(Stored items from a collection)
◆ ◆ ◆ ◆ ◆ ◆ ◆

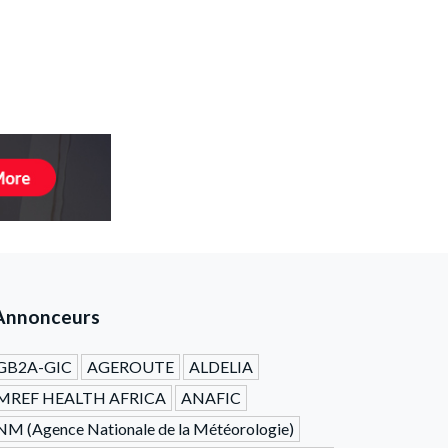
Annonceurs
GB2A-GIC
AGEROUTE
ALDELIA
MREF HEALTH AFRICA
ANAFIC
M (Agence Nationale de la Météorologie)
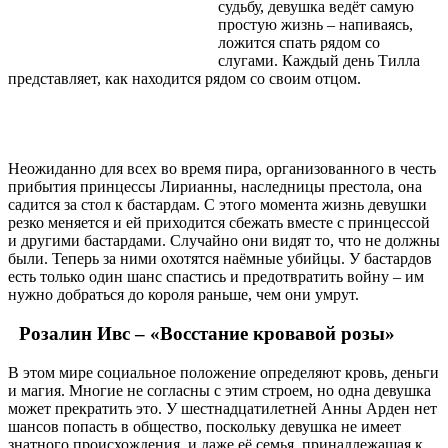
судьбу, девушка ведёт самую
простую жизнь – напиваясь,
ложится спать рядом со
слугами. Каждый день Тилла
представляет, как находится рядом со своим отцом.
Неожиданно для всех во время пира, организованного в честь
прибытия принцессы Лирианны, наследницы престола, она
садится за стол к бастардам. С этого момента жизнь девушки
резко меняется и ей приходится сбежать вместе с принцессой
и другими бастардами. Случайно они видят то, что не должны
были. Теперь за ними охотятся наёмные убийцы. У бастардов
есть только один шанс спастись и предотвратить войну – им
нужно добраться до короля раньше, чем они умрут.
Розалин Ивс – «Восстание кровавой розы»
В этом мире социальное положение определяют кровь, деньги
и магия. Многие не согласны с этим строем, но одна девушка
может прекратить это. У шестнадцатилетней Анны Арден нет
шансов попасть в общество, поскольку девушка не имеет
знатного происхождения, и даже её семья, принадлежащая к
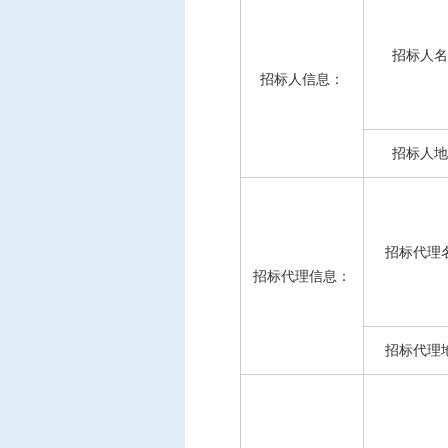
招标人名
招标人信息：
招标人地
招标代理
招标代理信息：
招标代理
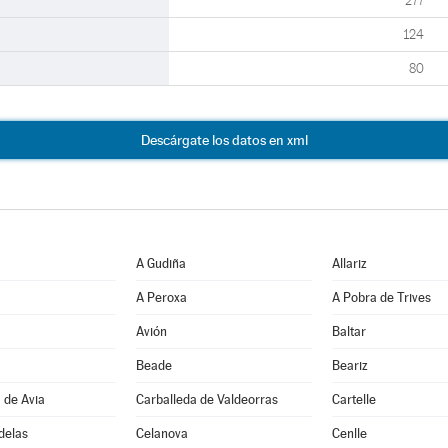
277
124
80
Descárgate los datos en xml
A Gudiña
Allariz
A Peroxa
A Pobra de Trives
Avión
Baltar
Beade
Beariz
 de Avia
Carballeda de Valdeorras
Cartelle
delas
Celanova
Cenlle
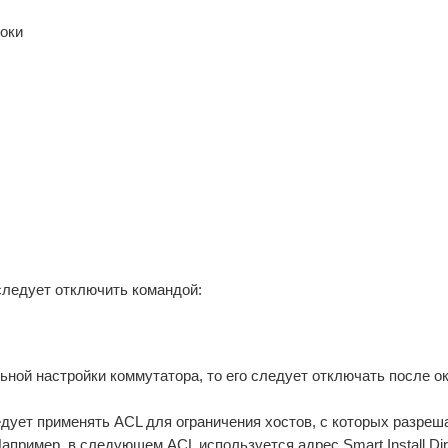
роки
о следует отключить командой:
льной настройки коммутатора, то его следует отключать после о
ледует применять ACL для ограничения хостов, с которых разреш
апример, в следующем ACL используется адрес Smart Install Dir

◆ ◆ ◆ ◆ ◆ ◆ ◆

Once you have checked each line above for the string "жизнь", state how many lines contain it and add nothing more.

2